Lights-Out Manufacturing Had a Brake Pedal
The lights are going off in software the same way they went off in manufacturing
An agent I was watching a six-step extraction pipeline. It made it to step three, hit a schema mismatch, and “recovered” by skipping to step five. Then it wrote a polished summary citing results from a step that never ran.
$54 in API spend. Three days for someone to figure out why the downstream dataset was corrupted. The trace was sitting in Langfuse the whole time.
I spent this week at Web Summit in Vancouver talking to engineering leaders driving AI adoption inside their companies. Every one of them had a version of this story — and the common thread was that the agent habits forming inside their dev environments are landing in production unchanged. There’s no staging environment for agent behavior. A skill that silently skips a step on a developer’s laptop silently skips it in production — at customer scale, with customer data.
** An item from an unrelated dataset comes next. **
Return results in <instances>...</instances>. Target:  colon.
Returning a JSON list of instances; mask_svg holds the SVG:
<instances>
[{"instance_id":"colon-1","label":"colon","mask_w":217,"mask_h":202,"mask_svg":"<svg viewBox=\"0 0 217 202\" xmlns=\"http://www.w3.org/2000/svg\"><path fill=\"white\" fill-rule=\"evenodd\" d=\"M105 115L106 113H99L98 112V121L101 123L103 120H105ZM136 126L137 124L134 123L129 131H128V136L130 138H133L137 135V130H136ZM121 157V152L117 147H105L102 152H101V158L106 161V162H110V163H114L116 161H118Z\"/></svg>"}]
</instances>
This is the failure mode missing from the conversation about autonomous AI. Not “the model can’t do the task.” The model can do the task. The system around it doesn’t know when the task wasn’t done — and the same gap that costs $54 in development costs orders of magnitude more in production.
The lights are going off anyway
There’s a name for what the industry is building toward. The dark factory.
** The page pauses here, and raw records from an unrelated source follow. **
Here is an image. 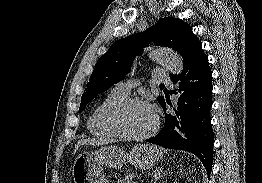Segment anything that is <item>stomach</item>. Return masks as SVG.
<instances>
[{
    "mask_svg": "<svg viewBox=\"0 0 262 183\" xmlns=\"http://www.w3.org/2000/svg\"><path fill=\"white\" fill-rule=\"evenodd\" d=\"M162 150L155 145L137 144L129 153L118 146H102L96 151L81 153L74 161V183H107L103 166L121 168L130 162L140 169H151L162 159Z\"/></svg>",
    "mask_w": 262,
    "mask_h": 183,
    "instance_id": "0dacf381",
    "label": "stomach"
}]
</instances>
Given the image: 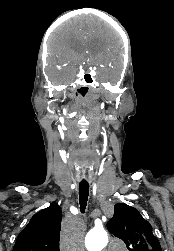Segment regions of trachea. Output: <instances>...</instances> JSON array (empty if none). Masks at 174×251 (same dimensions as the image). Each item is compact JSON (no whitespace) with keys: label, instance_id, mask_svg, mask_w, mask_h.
I'll list each match as a JSON object with an SVG mask.
<instances>
[{"label":"trachea","instance_id":"1","mask_svg":"<svg viewBox=\"0 0 174 251\" xmlns=\"http://www.w3.org/2000/svg\"><path fill=\"white\" fill-rule=\"evenodd\" d=\"M89 196V184L88 183H80L79 184V202H80V210L82 213L85 212L87 201Z\"/></svg>","mask_w":174,"mask_h":251}]
</instances>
At the foot of Mount Fuji, FANUC’s Oshino plant produces fifty industrial robots per twenty-four-hour shift and runs unmanned for up to thirty days at a stretch. Gary Zywiol, the company’s vice president, has a quote about it that’s now part of the canon: “Not only is it lights-out, we turn off the air conditioning and heat too.” Siemens runs lights-out plants. Xiaomi opened an 81,000-square-meter unmanned smartphone facility in 2024 that produces ten million units a year with no humans on shift. The International Federation of Robotics put China at over two million factory robots in 2024 — fifty-four percent of global demand. A peer-reviewed survey in *Engineering Manufacture* this year called lights-out factories “the pinnacle of manufacturing advancement.”
The software industry is racing toward the same idea from the opposite direction. BCG Platinion has been writing about *The Dark Software Factory* — AI agents handling planning, coding, testing, deployment, with no human on the PR. Stripe is already operating at 1,300-plus AI-authored pull requests per week. The destination isn’t theoretical. The lights are going off.
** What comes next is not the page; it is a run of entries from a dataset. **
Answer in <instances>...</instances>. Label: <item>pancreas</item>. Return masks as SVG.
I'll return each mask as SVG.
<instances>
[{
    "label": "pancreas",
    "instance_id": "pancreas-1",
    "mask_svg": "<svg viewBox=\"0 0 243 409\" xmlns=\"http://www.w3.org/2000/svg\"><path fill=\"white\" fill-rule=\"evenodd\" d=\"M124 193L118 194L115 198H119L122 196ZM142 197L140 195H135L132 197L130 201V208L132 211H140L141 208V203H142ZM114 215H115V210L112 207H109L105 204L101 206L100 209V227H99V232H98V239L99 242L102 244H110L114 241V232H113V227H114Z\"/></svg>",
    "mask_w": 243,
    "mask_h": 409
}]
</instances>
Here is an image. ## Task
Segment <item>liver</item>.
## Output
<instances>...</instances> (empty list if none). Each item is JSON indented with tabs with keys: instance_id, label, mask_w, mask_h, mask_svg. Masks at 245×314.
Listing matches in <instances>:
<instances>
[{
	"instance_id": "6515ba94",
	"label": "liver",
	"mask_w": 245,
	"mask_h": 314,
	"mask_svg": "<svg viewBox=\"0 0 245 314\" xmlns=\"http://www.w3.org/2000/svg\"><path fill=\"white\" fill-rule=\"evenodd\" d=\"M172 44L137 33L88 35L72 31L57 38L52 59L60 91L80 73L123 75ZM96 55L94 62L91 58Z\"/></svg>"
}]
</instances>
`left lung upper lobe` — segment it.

Here’s what I keep coming back to about Oshino, Xiaomi, and every other plant where the lights are already off: they work because the operational half of the stack existed first.
What made lights-out actually work
Specified tolerances and statistical process control. QA loops you instrument before you turn off the lights. Shutdown criteria — what halts the line, what alarms, what gets quarantined. Calibration schedules nobody can override.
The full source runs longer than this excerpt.